Dienstag, 13. Oktober 2015

Fashion Week Paris …Maharani-Jacke im Einsatz

Paris, Gare de l´Est; - routiniert (und mit ausgedrucktem Fahrplan) in die Metro um sich entspannt unter die fashion crowd am Grand Palais zu mischen. Aber irgend etwas ist anders …wo ist die Euphorie? Liegt wohl am, im Minuten-Takt wild-wechselnden, Wetter.
Die freundlichen Anfragen , ob man mein Outfit denn photographieren dürfe, lösen zunächst ungläubige Überraschung aus…  und dann natürlich Freude. Madame aus Paris, ganz in Rot, erkundigt sich nach der Maharani-Jacke, meine Karte?- ja gerne! Yay!


Zarter Regen fällt gleichermaßen auf Roben und Regenjacken; auch auf meine, über die Maharani-Jacke gezogene. Bevor das wirklich ungemütlich wird, machen Monsieur R. und ich uns auf den Weg, gesäumt von ELLE-Titelseiten aus 70 Jahren, - eine der Ältesten mit einer Illustration von René Gruau, très élégant !

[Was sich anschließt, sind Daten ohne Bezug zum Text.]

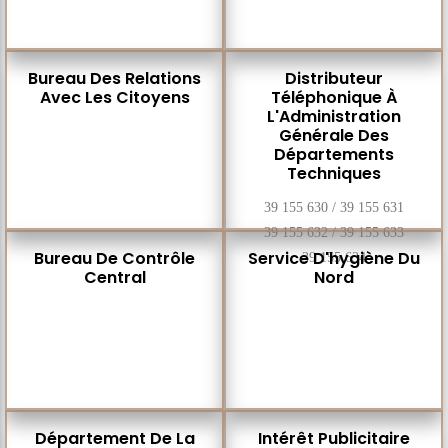
Bureau Des Relations
Distributeur
Avec Les Citoyens
Téléphonique À
L'Administration
Générale Des
Départements
Techniques
39 155 630 / 39 155 631
39 155 632 / 39 155 633
Bureau De Contrôle
Service D'hygiène Du
39 155 634
Central
Nord
Département De La
Intérêt Publicitaire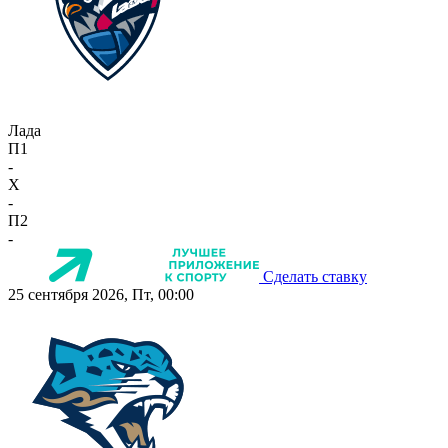
Лада
П1
-
X
-
П2
-
Сделать ставку
25 сентября 2026, Пт, 00:00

Licht am Ende des Tunnels, SEPHORA !  Wo soll man anfangen?  unendliche Weiten ! Kann ich hier bitte mal übernachten und mir Alles in Ruhe anschauen? Die olfaktorischen  Sensoren melden "mehr Sinnlichkeit den Dingen" angesichts der verheißungsvollen Duft-Flakons. Die handgemachten, nur den Obsessierten bekannten, Nischendüfte sind es, die mich in den Bann ziehen. Der Parfumeur Serge Lutens etwa, dessen " Privat Collection " man hier schnuppern kann ( oder kaufen ~780€ ).  Düfte wie 'Die Feuerspuckerin' , 'Cannibal' oder 'Der Atem der Götter'… Lutens eben, eigenwillig.  Ich frage mich unwillkürlich zu welchen Menschen diese Düfte finden werden… und denke an meine Lieblings- 'Lutens'  ( nein, die waren nicht ganz so teuer ) : 

' Arabie '  - eine Fülle an intensiven Aromen getrockneter Früchte, Orientalische Gewürze 
' la Fille de Berlin ' - Rose, sanftmütig, doch dann irritierend impulsiv, sensibel-subkulturig

Besser könnte man meinen favorisierten 'EthnoGothic'-Stil, nicht beschreiben. Das Duftwerk des Parfumeurs scheint sich den adäquaten Charakteren zu offenbaren:… und lässt sie nicht mehr los.


Draußen hat es aufgehört aus Eimern zu schütten , es geht Richtung Tuileries zu Valentino über den wahrscheinlich längsten, weißen Outdoor-Catwalk. 

MaharaniStyle © JeanneSousan | Bekleidungs-manufaktur.de
Volle Sonnenkraft, also Regenjacke wieder ausziehen. So sieht die 'Maharani-Jacke' im echten Leben an Durchschnittsfigur aus. Getragen von einer dieser selbstbewusst schreitenden 1,85m Damen, deren Beine mir gefühlt bis zur Schulter reichen, wäre das noch mal was ganz Anders… aber so sieht die, für jede 'everydays Maharani' praktikable, Realität aus : Auch mal als rockiges Outfit mit Boots, Seiden-Wickelkleid, Croco-Beuteltasche und BlackDenim. 
'EthnoGothic', als gegensätzliches Styling aus Gothic- und Ethno-Elementen oder aber glamourös als 'EthnoCouture' …und auch alle Optionen dazwischen…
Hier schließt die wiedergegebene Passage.